## [PROBLEM DETAILS]
Find and copy each line of the data that includes "Hausbau".

** Opening DATA RECORDS block **

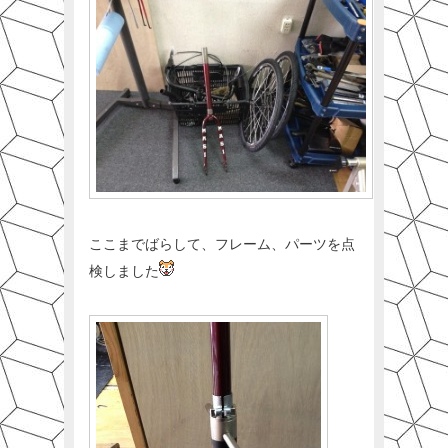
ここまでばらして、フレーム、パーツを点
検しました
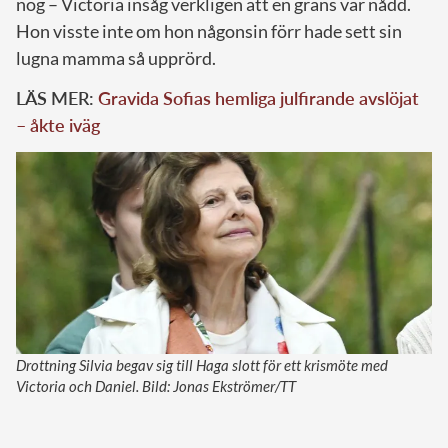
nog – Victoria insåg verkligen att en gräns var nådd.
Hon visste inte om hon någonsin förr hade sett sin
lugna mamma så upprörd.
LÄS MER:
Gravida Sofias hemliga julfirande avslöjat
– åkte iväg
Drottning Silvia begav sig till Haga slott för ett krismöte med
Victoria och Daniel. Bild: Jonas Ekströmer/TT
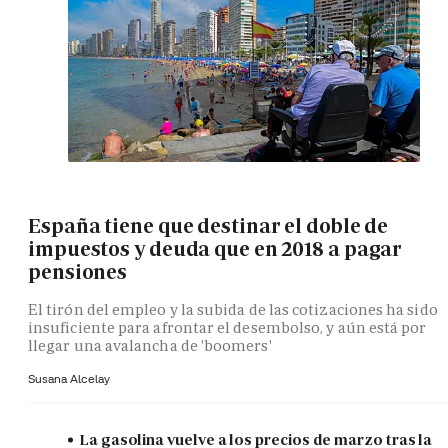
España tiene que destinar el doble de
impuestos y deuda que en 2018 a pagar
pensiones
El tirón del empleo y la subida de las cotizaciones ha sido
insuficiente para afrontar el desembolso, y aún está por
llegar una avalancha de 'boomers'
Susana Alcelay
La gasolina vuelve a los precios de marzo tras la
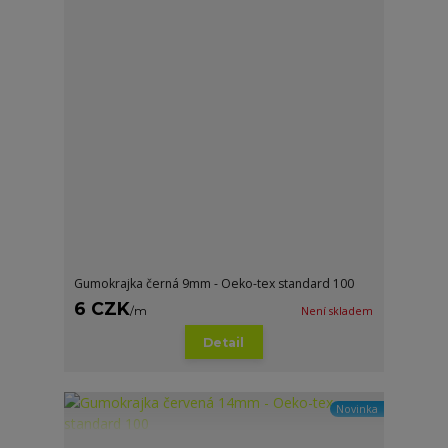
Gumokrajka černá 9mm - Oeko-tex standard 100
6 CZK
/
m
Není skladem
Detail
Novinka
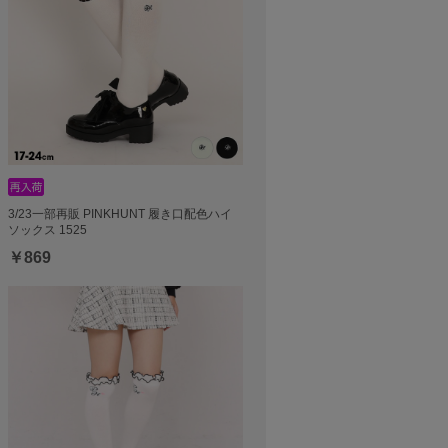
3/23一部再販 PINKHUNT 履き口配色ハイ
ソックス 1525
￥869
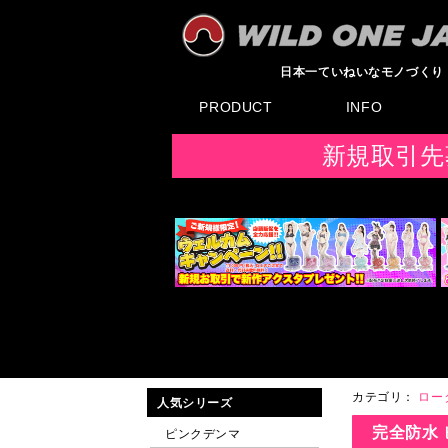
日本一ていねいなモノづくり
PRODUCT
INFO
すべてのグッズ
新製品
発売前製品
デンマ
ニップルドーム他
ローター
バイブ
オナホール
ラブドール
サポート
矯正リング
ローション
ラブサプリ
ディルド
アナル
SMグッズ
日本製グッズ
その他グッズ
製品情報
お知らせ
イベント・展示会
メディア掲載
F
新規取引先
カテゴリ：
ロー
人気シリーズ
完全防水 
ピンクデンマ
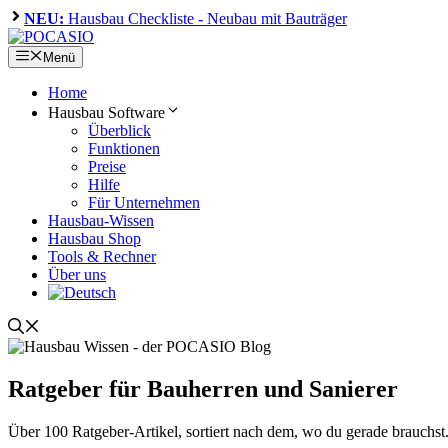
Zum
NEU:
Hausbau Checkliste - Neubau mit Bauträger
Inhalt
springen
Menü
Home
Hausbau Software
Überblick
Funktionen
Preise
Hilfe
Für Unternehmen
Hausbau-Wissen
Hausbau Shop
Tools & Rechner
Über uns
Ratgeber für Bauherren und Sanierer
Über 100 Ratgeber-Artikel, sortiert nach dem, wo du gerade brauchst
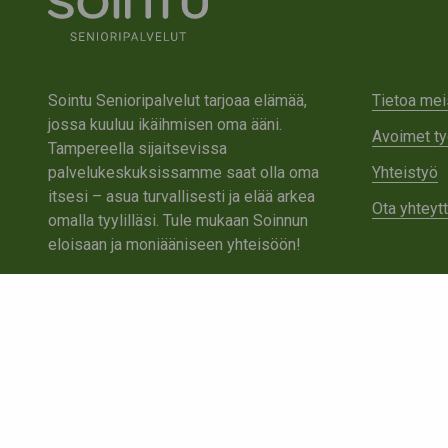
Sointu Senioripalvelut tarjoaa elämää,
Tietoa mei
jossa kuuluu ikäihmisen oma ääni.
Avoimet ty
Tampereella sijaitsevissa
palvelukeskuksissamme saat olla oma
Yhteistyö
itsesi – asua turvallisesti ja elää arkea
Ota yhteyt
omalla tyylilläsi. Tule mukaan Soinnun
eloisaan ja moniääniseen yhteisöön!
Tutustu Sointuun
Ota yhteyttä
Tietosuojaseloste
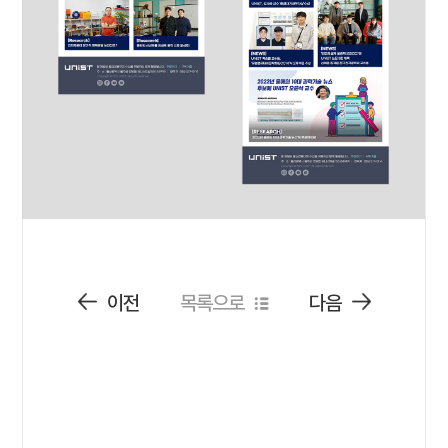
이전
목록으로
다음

** Closing DATA RECORDS block **

## [REPLY]
Hausbau Checkliste - Neubau mit Bauträger
Hausbau Software
Hausbau-Wissen
Hausbau Shop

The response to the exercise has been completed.